ナパームはとある研究施設に来ていた。

 ここにセブンスナンバーもちの研究者がいるのである。

 その研究者―――バーストに呼び出されてここに来たのだ。

「あ、ナパームさんじゃないですかー。」

「久しぶりだなサーチ」

「やー、いつぞやの作戦以来ですねー」

 サーチは笑顔を浮べながらいう。

 今の人格は伍長らしい。

 二重人格…とはまた違うらしいのだがナパームは詳細を知らない。

 人間二人を合わせて一つの身体で蘇生させるという狂ったような実験の被験者である、という話を聞いたことがある。

「サーチもバーストに呼ばれたのか?」

「そうであります。恐らく武器の装備絡みだとは思うんですがバーストって詳しいこと省略するでしょう?

 まーいいんですけどねぇー」

 巻かれた赤いチョーカーの中へ指を差込み、ガリガリと首を引っ掻きながら呟く。

「その癖まだ治らないのか」

「痒くて」

 手を離す。

 彼のチョーカーの下には縫い痕がある。

 それが痒くて仕方がないらしいのだが、精神的なものだという。

 二人は施設内を歩く。

「早く帰りたいですねー」

「帰ってもお前は曹長の演習に付き合わされるんじゃないか?」

「ううっそうでありました…」

 ガックリするサーチにナパームは思わず笑う。

「気になっていたんだが…その体、不便じゃないか?曹長と一緒なんだろう?」

「不便…いやぁ、まぁ…曹長が無茶苦茶言ってくると不便ではありますが…」

 サーチはぼんやりした表情のまま遠くを見る。

「この体のベースは自分でありますので、曹長も遠慮しているところがあります…。

 自分達は望んでこのような身体になったわけではないですが、だからといって片方が相手の足を引っ張るのは…。

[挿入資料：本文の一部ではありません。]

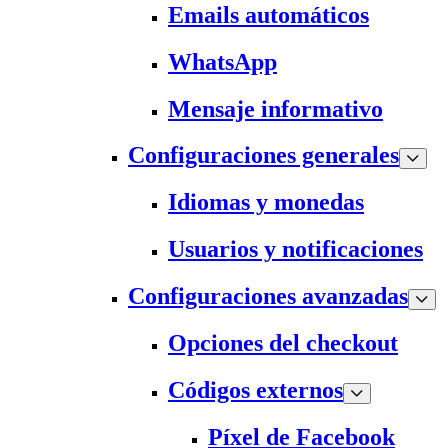
Emails automáticos
WhatsApp
Mensaje informativo
Configuraciones generales
Idiomas y monedas
Usuarios y notificaciones
Configuraciones avanzadas
Opciones del checkout
Códigos externos
Píxel de Facebook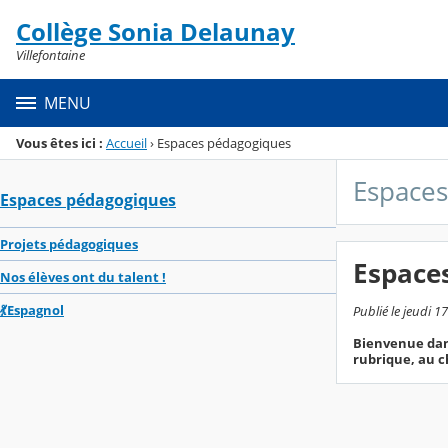
Panneau de gestion des cookies
Collège Sonia Delaunay
Menu de la rubrique
Contenu
Villefontaine
MENU
Vous êtes ici :
Accueil
›
Espaces pédagogiques
Espace
Espaces pédagogiques
Projets pédagogiques
Espace
Nos élèves ont du talent !
💃Espagnol
Publié le jeudi 1
Bienvenue dans
rubrique, au c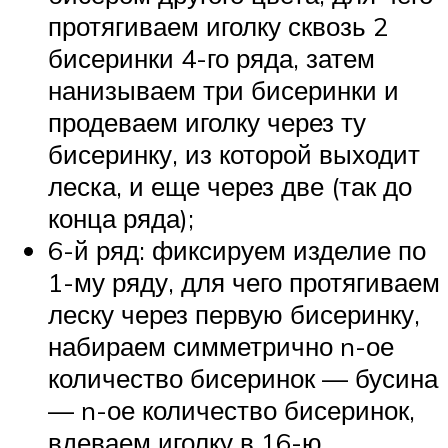
протягиваем иголку сквозь 2
бисеринки 4-го ряда, затем
нанизываем три бисеринки и
продеваем иголку через ту
бисеринку, из которой выходит
леска, и еще через две (так до
конца ряда);
6-й ряд: фиксируем изделие по
1-му ряду, для чего протягиваем
леску через первую бисеринку,
набираем симметрично n-ое
количество бисеринок — бусина
— n-ое количество бисеринок,
вдеваем иголку в 16-ю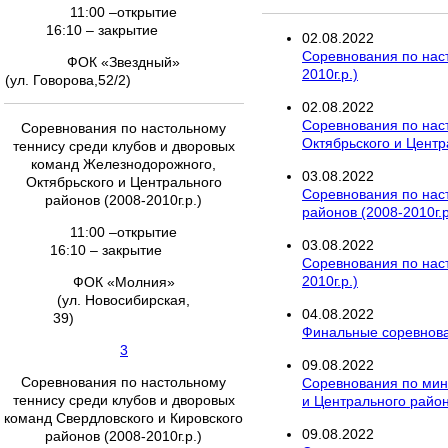
11:00 –открытие
16:10 – закрытие
02
.
08
.
2022
Соревнования по наст
ФОК «Звездный»
2010г.р.)
(ул. Говорова,52/2)
02
.
08
.
2022
Соревнования по нас
Соревнования по настольному
Октябрьского и Центр
теннису среди клубов и дворовых
команд Железнодорожного,
03
.
08
.
2022
Октябрьского и Центрального
Соревнования по наст
районов (2008-2010г.р.)
районов (2008-2010г.р
11:00 –открытие
03
.
08
.
2022
16:10 – закрытие
Соревнования по наст
2010г.р.)
ФОК «Молния»
(ул. Новосибирская,
04
.
08
.
2022
39)
Финальные соревнован
3
09
.
08
.
2022
Соревнования по настольному
Соревнования по мин
теннису среди клубов и дворовых
и Центрального район
команд Свердловского и Кировского
09
.
08
.
2022
районов (2008-2010г.р.)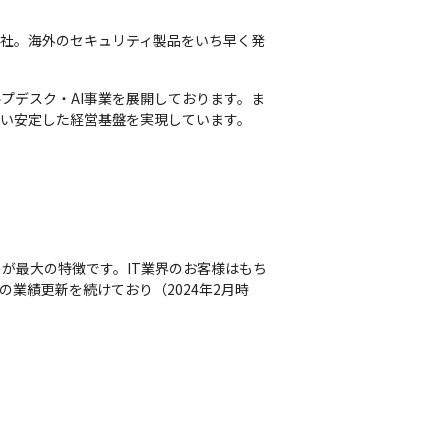
弊社。海外のセキュリティ製品をいち早く発
プデスク・AI事業を展開しております。ま
行い安定した経営基盤を実現しています。
が最大の特徴です。IT業界のお客様はもち
業績更新を続けており（2024年2月時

 多少不憫でも自分たちは共存していくべきであります。自分は曹長についていく覚悟です」

「ほう…上官思いだな…ハハ…」

「ナパームさん何を急に落ち込んでるんですか」

「俺上官の命令一切聞かなかったなって」

「よく除隊処分にならなかったですね、わりとマジで。」

「ちょっと特殊な部隊だったからな―――」

 二人はバーストの部屋に到着する。

 中に入ると、少々賑やかであった。

「バースト!早く新兵器を寄越しやがれぇー!それか何か!?俺で試し撃ちするか!」

「煩いぞ歩く18禁!!!お前はよんでないのになんで来ているんだ!」

「あー、またグレネード来たのか…」

 バーストに詰め寄っているグレネードをみて、サーチは頭を抱えた。

 サーチと同じエイスナンバーを当てられているグレネードの性癖はサーチでなくとも知れ渡っている。

「ちゃんと管理をしてくれないと困る!!」

 バーストはサーチを睨んで吠える。

「そういわれても…」

 ナパームがツカツカと歩み寄ったと思えばそのままグレネードを蹴り飛ばし、床に倒れたグレネードを踏みしめる。

「さ、今のうちに用件を済ませてくれ」

「さすがドS。手馴れている」

「ドSじゃないもん!!!」



   ***



 この実験は医学治療のレベルの高さを見せるためだけのものだった。

 死体を特殊な薬品に浸し接合する。

 足りない部分は別の死体から持ってくればいい、死体なら山とある。この戦場には死体などありあまっていた。

 拒絶反応も起こらない、この技術の売り込みにサーチが利用された、それだけだ。

 脳の接合も、どちらの人格になろうが問題はなかった。生き返ればいい、機能すればいい。

 しかし共存してしまった。

 当初、『彼』は混乱していた、錯乱に近い状態に陥ることもあったが…最終的にどちらかが片方を潰すのではなく、

 お互い共存しあうようになってしまった。



  ガリッ



 無意識に首を掻く。

 掻きすぎて皮膚を破ってしまったこともある。

 この体の殆どは伍長のものだ。

 しかし内臓の類は曹長のものだ。

 自分達が完全たる他人であったならば、つぶしあっていただろう。

 しかし自分達は上官と部下だった。

 そしてこの身体になって色々考えた、二人で考え行き着いた先は自分たちには戦場しか生きる場所がないと、半ば諦めにもにた答え。

 そう、どんな身体になろうとも生きたいのだ。

 モルモットのような生活なんて真っ平だった。

 自分達は兵士なのだから。

(曹長殿、首を引っ掻くのやめてほしいであります)

「黙れ伍長。考え事をしていたのに邪魔をするんじゃない。いつもお前は横からごちゃごちゃと…」

(解ったであります!黙るので曹長も黙ってください!)

 他人から見ればこの会話も完全な独り言である。